## To do
All entries are to be transcribed exactly. Pictures are not part of the copy.

───

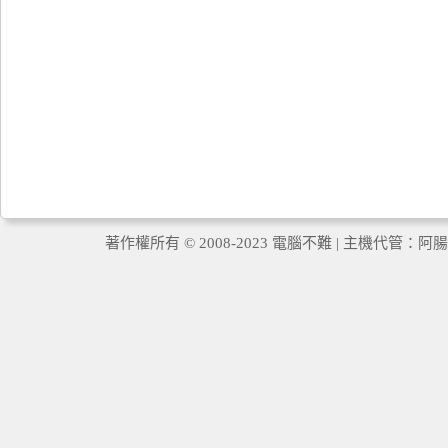
著作權所有 © 2008-2023 電腦不難 | 主機代管：
阿腸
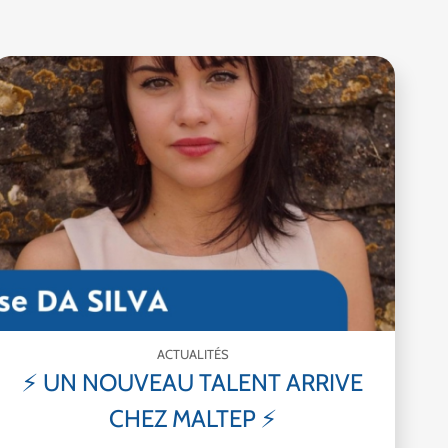
ACTUALITÉS
⚡ UN NOUVEAU TALENT ARRIVE
CHEZ MALTEP ⚡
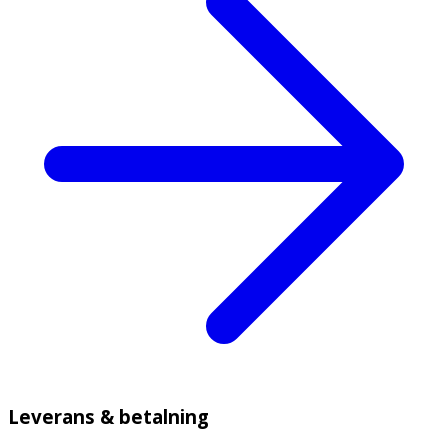
Leverans & betalning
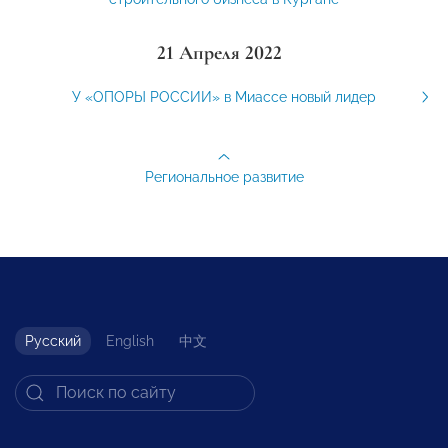
21 Апреля 2022
У «ОПОРЫ РОССИИ» в Миассе новый лидер
Региональное развитие
Русский
English
中文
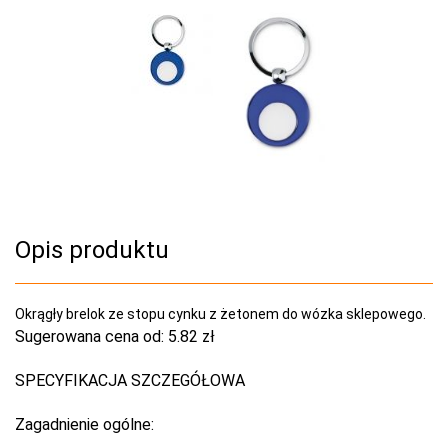
Opis produktu
Okrągły brelok ze stopu cynku z żetonem do wózka sklepowego.
Sugerowana cena od:
5.82 zł
SPECYFIKACJA SZCZEGÓŁOWA
Zagadnienie ogólne:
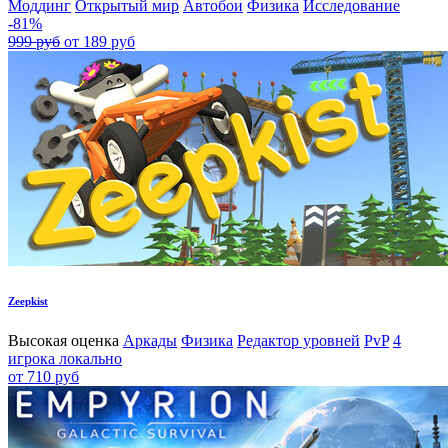
Моддинг
Открытый мир
Автобои
Физика
Исследование
-81%
999 руб
от 189 руб
Zeepkist
Высокая оценка
Аркады
Физика
Редактор уровней
PvP
4
игрока локально
от 710 руб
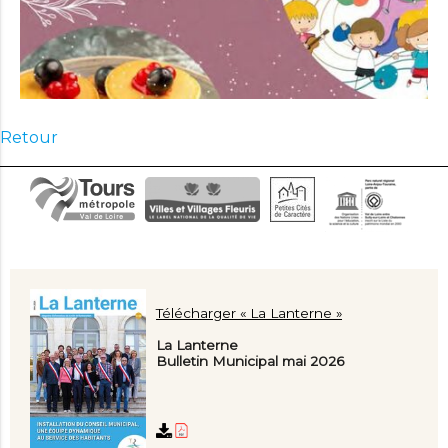
Retour
Télécharger « La Lanterne »
La Lanterne
Bulletin Municipal mai 2026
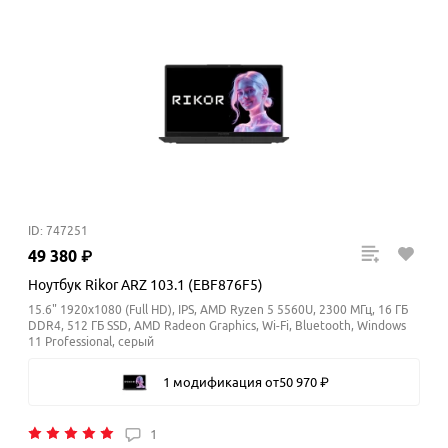
ID: 747251
49
380
₽
Ноутбук Rikor ARZ 103.1 (EBF876F5)
15.6" 1920x1080 (Full HD), IPS, AMD Ryzen 5 5560U, 2300 МГц, 16 ГБ
DDR4, 512 ГБ SSD, AMD Radeon Graphics, Wi-Fi, Bluetooth, Windows
11 Professional, серый
1 модификация
от
50
970
₽
1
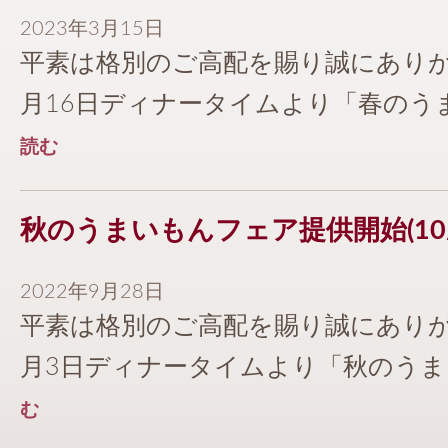
2023年3月15日
平素は格別のご高配を賜り誠にありが
月16日ディナータイムより「春のうまい
読む
秋のうまいもんフェア提供開始(10/
2022年9月28日
平素は格別のご高配を賜り誠にありが
月3日ディナータイムより「秋のうまいも
む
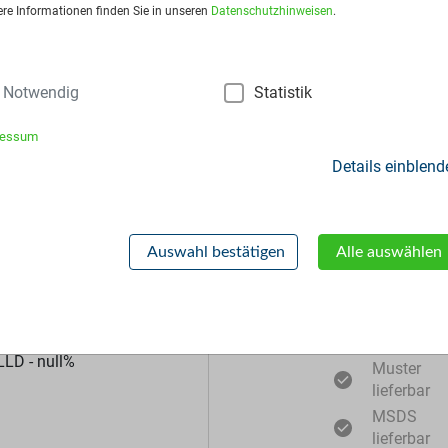
ge:
Auf Anfrage
ere Informationen finden Sie in unseren
Datenschutzhinweisen
.
is:
Auf Anfrage
Notwendig
Statistik
frage stellen
ressum
Details einblend
Auswahl bestätigen
Alle auswählen
Zusätzliche Inf
LLD - null%
Muster
lieferbar
MSDS
lieferbar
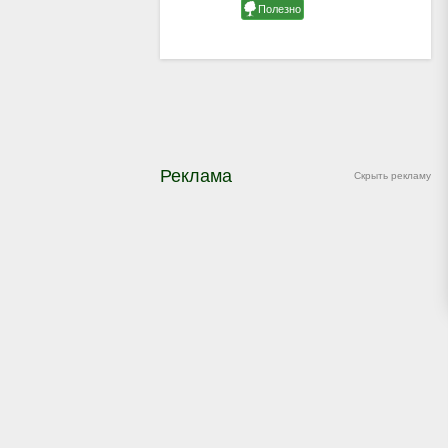
Реклама
Скрыть рекламу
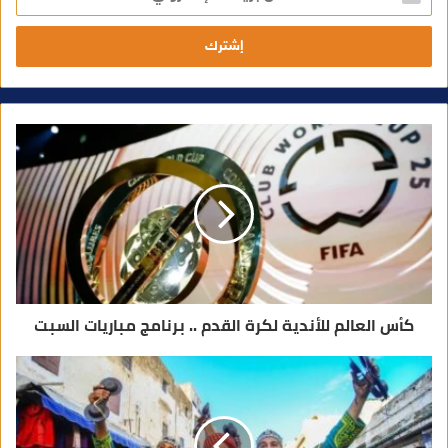
خ
ل
ب
ر
ي
د
ك
ا
ل
إ
ل
ك
ت
ر
و
ن
ي
كأس العالم للأندية لكرة القدم .. برنامج مباريات السبت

───

## Task solution
著作權所有 © 2008-2023 電腦不難 | 主機代管：
阿腸
ACTUALITÉS
⚡ UN NOUVEAU TALENT ARRIVE
CHEZ MALTEP ⚡
Leverans & betalning
21 Апреля 2022
У «ОПОРЫ РОССИИ» в Миассе новый лидер
Региональное развитие
Русский
English
中文
Opis produktu
Okrągły brelok ze stopu cynku z żetonem do wózka sklepowego.
Sugerowana cena od:
5.82 zł
SPECYFIKACJA SZCZEGÓŁOWA
Zagadnienie ogólne:
Моддинг
Открытый мир
Автобои
Физика
Исследование
-81%
999 руб
от 189 руб
Zeepkist
Высокая оценка
Аркады
Физика
Редактор уровней
PvP
4
игрока локально
от 710 руб
Retour
Télécharger « La Lanterne »
La Lanterne
Bulletin Municipal mai 2026
ID: 747251
49
380
₽
Ноутбук Rikor ARZ 103.1 (EBF876F5)
15.6" 1920x1080 (Full HD), IPS, AMD Ryzen 5 5560U, 2300 МГц, 16 ГБ
DDR4, 512 ГБ SSD, AMD Radeon Graphics, Wi-Fi, Bluetooth, Windows
11 Professional, серый
1 модификация
от
50
970
₽
1
2023年3月15日
平素は格別のご高配を賜り誠にありが
月16日ディナータイムより「春のうまい
読む
秋のうまいもんフェア提供開始(10/
2022年9月28日
平素は格別のご高配を賜り誠にありが
月3日ディナータイムより「秋のうまいも
む
ge:
Auf Anfrage
ere Informationen finden Sie in unseren
Datenschutzhinweisen
.
is:
Auf Anfrage
Notwendig
Statistik
frage stellen
ressum
Details einblend
Auswahl bestätigen
Alle auswählen
Zusätzliche Inf
LLD - null%
Muster
lieferbar
MSDS
lieferbar
Реклама
Скрыть рекламу
خ
ل
ب
ر
ي
د
ك
ا
ل
إ
ل
ك
ت
ر
و
ن
ي
كأس العالم للأندية لكرة القدم .. برنامج مباريات السبت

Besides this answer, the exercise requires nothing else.